I cradled the phone in my neck and spun around in my seat toward the window. “This is a multiple-murder investigation, Lieutenant, the worst I’ve ever seen. The dump site is three miles up a deserted dirt road. Anyone riding around in the dark with two bodies could’ve safely dumped them anytime before. Whoever did this had to know the vineyard was there. And I don’t think it’s a local. I don’t think he would draw attention so close to where he lives.

“Come back to me when you know who Lester’s partners are.” I hung up on Hartwig.

Some of my optimism began to unravel.

Raleigh turned up nothing on the travel agents. The Brandts had booked through Travel Ventures, a society agent that catered to a high-end crowd. The DeGeorges had used Journeytime, out of Los Altos.

We had people scour through the personnel records of both firms. There was no connection between the two: no cooperative arrangements, not a single travel agent who had worked for both of them. It was possible someone had tapped into their systems, said the manager of Journeytime. But finding such a person was next to impossible.

My end was equally disappointing.
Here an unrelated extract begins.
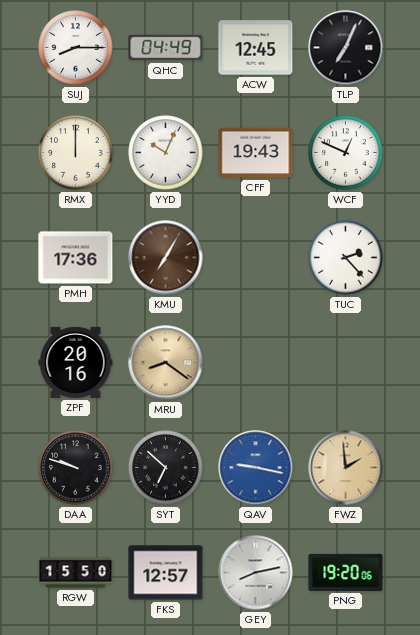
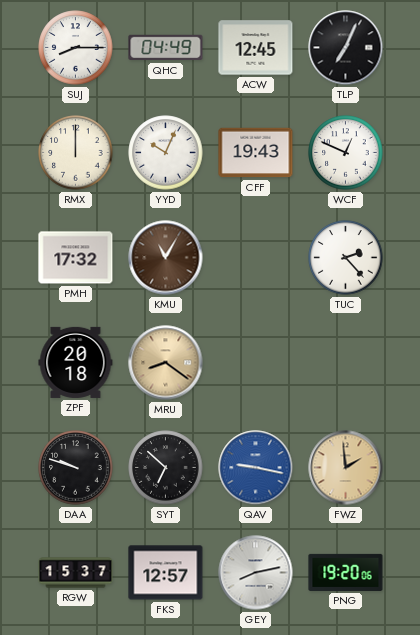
PMH: 17:36 -> 17:32
KMU: 7:05 -> 11:05
ZPF: 20:16 -> 20:18
RGW: 15:50 -> 15:37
I had the files from both wedding planners. Engravers, bands, photographers, caterers, florists. Nothing matched up. The Brandts and the DeGeorges had lived in two separate worlds. However the killer was identifying the victims, I hadn’t found a clue.

Chapter 45

I CALLED CLAIRE AND CINDY TOGETHER for a second meeting of the girls. This time, the mood was decidedly different. There was no laughter or high fives. No festive margaritas. Two more people were dead. We had no suspects, only a widening case. Clues that were rapidly leading nowhere. Intense pressure coming down on all of us.

Claire was first to arrive. She hugged me and asked how I was feeling.